After I get these .txt files, I need to parse them. I use the Stanford parser to convert them from plain-text files to annotated .xml files with these features:
- their words are tokenized, or split into separate words (e.g. isn’t = is + n[o]t), which matters for later stages of this process
- those tokens are split into sentences
- their parts-of-speech are labelled (e.g. is = a verb)
- their lemmas are labelled (e.g. is = the third-person singular of “to be”)
I’m running this from the command line (in Terminal on my MacOS Sierra 10.12). First I run the Stanford CoreNLP, telling it which annotators I want (“tokenize,ssplit,pos,lemma”):
java -cp "*" -Xmx2g edu.stanford.nlp.pipeline.StanfordCoreNLP -annotators tokenize,ssplit,pos,lemma
To understand which annotators to use, I read the documentation.

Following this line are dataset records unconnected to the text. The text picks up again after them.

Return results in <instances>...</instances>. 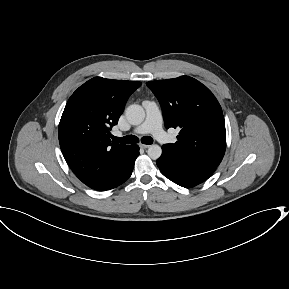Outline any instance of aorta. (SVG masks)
<instances>
[{
  "instance_id": "aorta-1",
  "label": "aorta",
  "mask_w": 289,
  "mask_h": 289,
  "mask_svg": "<svg viewBox=\"0 0 289 289\" xmlns=\"http://www.w3.org/2000/svg\"><path fill=\"white\" fill-rule=\"evenodd\" d=\"M125 114L127 120L133 125L141 124L145 118V111L143 107L138 104H132L128 106L126 108ZM147 153L151 159L156 160L161 156L162 149L159 145L153 144L149 146Z\"/></svg>"
}]
</instances>
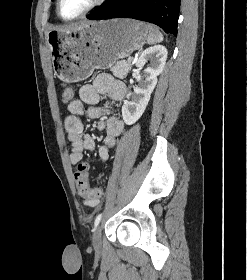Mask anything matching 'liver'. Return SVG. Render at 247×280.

Then I load the code, libraries, and model jars. Don’t ask me what exactly that means; I’m just following directions:
java -cp "/Users/ullyot/Sandbox/coreNLP/*" -Xmx2g edu.stanford.nlp.pipeline.StanfordCoreNLP -file inputFile
Then, still following directions, I create a configuration (or Java Properties) file:
java -cp "*" -Xmx2g edu.stanford.nlp.pipeline.StanfordCoreNLP -props ullyotProps.properties
Incidentally, that ullyotProps.properties file has three lines:
annotators = tokenize, ssplit, pos, lemma outputExtension = .output file = input.txt
In other words, unless I change these three arguments (like -file), they are what the parser will use.
The third step is to run them through Marie Dubremetz’s chiasmus detector. Back in my main directory, I type this command:
python chiasmusDetector/MainS.py coreNLP/tro.txt.output coreNLP/output.xml
That’s where I’ve hit a wall, after I got some error messages because of the version of Python I’m running (3.5 instead of 2.7). I could use her web interface, which gives me some very good results by e-mail, but it’s less configurable.
But with a bit more tinkering and some advice from local and far-flung advisers and experts, I’m on my way to gathering all the evidence I could ever want. That’s when the real work of human interpretation will begin.